Are we to believe that insurance companies will simply eat the cost of hundreds of billions in health care payments to sick enrollees, in light of the federal government’s shortchanging of high-risk pools? If these pools receive only half of the funds required to provide benefits to sick Americans, why wouldn’t we assume the rest of the costs will be pushed onto consumers, especially if the AHCA legally allows insurers to do so? If sick Americans are priced out of high-risk pools that are exorbitantly expensive, then we have essentially returned to the pre-ACA status quo of denying millions care due to pre-existing conditions. As the Center for American Progress estimates, 31 million Americans are currently insured through “small-group” and “individual markets” with “about half of whom likely have at least one pre-existing health condition.” CAP projects that the high-risk pools, as currently constituted, are likely to provide care to less than 2 million people, a small fraction of the more than 15 million people with pre-existing conditions.
Insurers are already abandoning the ACA exchanges at an alarming rate, despite heavy federal subsidies for insurance buyers, and a large pool of customers to help defray the costs of caring for sick individuals.

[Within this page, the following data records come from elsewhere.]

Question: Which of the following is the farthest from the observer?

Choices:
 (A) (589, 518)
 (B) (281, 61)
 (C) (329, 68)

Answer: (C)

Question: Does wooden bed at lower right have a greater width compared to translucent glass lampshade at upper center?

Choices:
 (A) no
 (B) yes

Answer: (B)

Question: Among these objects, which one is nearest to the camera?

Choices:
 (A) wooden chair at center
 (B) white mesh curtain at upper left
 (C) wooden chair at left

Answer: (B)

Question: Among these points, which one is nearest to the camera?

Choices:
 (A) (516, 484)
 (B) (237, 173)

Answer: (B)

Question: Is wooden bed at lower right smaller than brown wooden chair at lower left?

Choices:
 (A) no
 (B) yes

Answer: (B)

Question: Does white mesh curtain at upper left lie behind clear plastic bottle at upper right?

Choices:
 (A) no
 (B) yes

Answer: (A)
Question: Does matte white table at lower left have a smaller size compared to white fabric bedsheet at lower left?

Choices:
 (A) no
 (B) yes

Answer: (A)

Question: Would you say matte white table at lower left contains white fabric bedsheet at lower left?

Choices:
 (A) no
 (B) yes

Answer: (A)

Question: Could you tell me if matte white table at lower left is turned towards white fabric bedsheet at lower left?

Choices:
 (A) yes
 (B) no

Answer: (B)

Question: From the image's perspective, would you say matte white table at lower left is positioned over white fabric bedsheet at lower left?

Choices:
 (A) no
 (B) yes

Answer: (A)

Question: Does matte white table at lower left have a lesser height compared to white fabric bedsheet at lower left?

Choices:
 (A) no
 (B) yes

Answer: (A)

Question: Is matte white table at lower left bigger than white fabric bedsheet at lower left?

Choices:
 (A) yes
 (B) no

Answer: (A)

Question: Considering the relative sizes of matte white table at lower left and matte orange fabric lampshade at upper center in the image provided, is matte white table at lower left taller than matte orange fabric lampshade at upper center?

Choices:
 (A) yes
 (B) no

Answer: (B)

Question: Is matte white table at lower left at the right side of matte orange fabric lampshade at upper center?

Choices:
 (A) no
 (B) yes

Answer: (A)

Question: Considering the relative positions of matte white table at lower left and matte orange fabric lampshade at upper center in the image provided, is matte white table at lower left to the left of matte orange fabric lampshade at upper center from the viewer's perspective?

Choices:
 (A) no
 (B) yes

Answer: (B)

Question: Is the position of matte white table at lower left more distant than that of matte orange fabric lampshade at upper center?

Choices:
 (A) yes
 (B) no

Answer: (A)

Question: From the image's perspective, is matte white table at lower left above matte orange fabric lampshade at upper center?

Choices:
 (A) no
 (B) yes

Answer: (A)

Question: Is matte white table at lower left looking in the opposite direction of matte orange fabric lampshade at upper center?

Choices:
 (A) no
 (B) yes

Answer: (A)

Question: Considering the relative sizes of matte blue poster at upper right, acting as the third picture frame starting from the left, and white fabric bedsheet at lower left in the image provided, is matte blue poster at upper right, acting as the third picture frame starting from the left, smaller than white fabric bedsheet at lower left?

If under the best of conditions, private health insurers are unwilling to cover the (admittedly expensive) costs of the sick, what makes one think that they will be willing to do so with heavily under-funded high-risk pools with only sick people in them? The obvious answer is that insurers won’t provide affordable care through these pools. In short, the Republican plan for dealing with sick Americans is a clunker. It’s dead-on-arrival, merely reinstituting the old, pre-ACA status quo that denied millions of Americans accessible care.

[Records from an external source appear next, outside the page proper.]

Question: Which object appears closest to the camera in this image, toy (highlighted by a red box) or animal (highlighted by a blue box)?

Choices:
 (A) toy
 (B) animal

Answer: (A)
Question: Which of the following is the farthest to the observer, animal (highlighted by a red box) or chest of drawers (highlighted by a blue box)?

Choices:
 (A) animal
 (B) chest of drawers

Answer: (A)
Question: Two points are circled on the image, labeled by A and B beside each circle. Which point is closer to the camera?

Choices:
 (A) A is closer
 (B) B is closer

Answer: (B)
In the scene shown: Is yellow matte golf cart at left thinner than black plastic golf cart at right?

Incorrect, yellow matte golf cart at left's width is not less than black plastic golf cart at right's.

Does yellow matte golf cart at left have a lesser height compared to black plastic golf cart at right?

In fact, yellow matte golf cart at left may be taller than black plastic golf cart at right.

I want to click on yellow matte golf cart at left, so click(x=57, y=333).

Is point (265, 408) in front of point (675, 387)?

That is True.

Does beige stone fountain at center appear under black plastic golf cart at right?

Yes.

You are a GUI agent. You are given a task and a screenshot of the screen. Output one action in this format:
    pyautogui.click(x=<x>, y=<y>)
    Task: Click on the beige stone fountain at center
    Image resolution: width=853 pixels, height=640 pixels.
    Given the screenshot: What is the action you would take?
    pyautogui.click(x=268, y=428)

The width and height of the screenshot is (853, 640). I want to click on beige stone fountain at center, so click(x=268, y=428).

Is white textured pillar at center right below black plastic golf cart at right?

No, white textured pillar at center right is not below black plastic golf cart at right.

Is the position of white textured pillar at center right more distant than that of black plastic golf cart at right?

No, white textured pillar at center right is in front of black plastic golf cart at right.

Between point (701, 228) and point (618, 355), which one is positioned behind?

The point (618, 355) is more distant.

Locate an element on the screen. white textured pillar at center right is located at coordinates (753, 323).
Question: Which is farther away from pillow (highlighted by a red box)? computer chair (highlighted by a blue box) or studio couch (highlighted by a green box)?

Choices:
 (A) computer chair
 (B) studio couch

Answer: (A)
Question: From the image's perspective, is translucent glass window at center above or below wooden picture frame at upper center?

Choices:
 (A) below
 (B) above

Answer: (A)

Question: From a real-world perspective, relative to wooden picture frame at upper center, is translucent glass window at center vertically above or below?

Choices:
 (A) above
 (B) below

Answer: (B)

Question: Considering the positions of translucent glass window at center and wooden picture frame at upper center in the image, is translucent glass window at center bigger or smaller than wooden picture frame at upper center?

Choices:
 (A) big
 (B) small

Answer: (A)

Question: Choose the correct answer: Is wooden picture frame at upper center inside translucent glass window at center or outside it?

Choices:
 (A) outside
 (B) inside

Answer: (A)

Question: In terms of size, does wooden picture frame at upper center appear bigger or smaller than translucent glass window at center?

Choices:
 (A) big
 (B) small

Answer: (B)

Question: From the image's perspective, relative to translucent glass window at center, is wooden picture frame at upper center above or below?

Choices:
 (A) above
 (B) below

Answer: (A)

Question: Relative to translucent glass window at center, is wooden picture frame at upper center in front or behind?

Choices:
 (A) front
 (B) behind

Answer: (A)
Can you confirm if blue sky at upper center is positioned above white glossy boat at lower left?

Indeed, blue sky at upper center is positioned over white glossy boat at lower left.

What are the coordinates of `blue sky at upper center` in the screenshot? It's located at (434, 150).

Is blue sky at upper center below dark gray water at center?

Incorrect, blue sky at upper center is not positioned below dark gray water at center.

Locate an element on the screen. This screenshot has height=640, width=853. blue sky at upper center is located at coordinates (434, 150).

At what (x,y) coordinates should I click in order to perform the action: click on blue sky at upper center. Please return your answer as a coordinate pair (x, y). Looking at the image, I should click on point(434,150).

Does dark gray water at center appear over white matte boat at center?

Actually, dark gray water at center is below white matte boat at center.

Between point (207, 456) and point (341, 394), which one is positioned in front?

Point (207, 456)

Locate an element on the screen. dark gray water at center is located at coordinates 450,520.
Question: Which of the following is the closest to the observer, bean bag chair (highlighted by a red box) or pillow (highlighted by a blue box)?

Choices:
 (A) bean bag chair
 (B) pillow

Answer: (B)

There are some potential alternatives that could deal with the problems at hand, if Democrats and Republicans were willing to consider them. These include: 1. Retaining the ACA’s subsidies to individuals purchasing health insurance on an exchange, while imposing strong cost-control regulations on private insurers for the health care plans they provide, coupled with a continued prohibition on denying individuals care due to pre-existing conditions; 2. Introducing a “public option,” in which the federal government “cuts out the middleman” private insurer, and provides needed care directly to all sick and uninsured Americans; or 3. Creating a universal health care system, which eliminates the primary cause of the central problem with American health care – for-profit health insurers that are dead-set on denying affordable care to the sick and needy. If most Democrats are serious about a universal health care system, the path forward is obvious: remove the current leadership of the party, including Pelosi, Schumer, and any others who stand in the way of progressive reform. If rank-and-file Democrats are not themselves serious about implementing a universal health care system, then Americans must remove the Democratic Party itself from power, replacing it with a party committed to progressive, social democratic policies.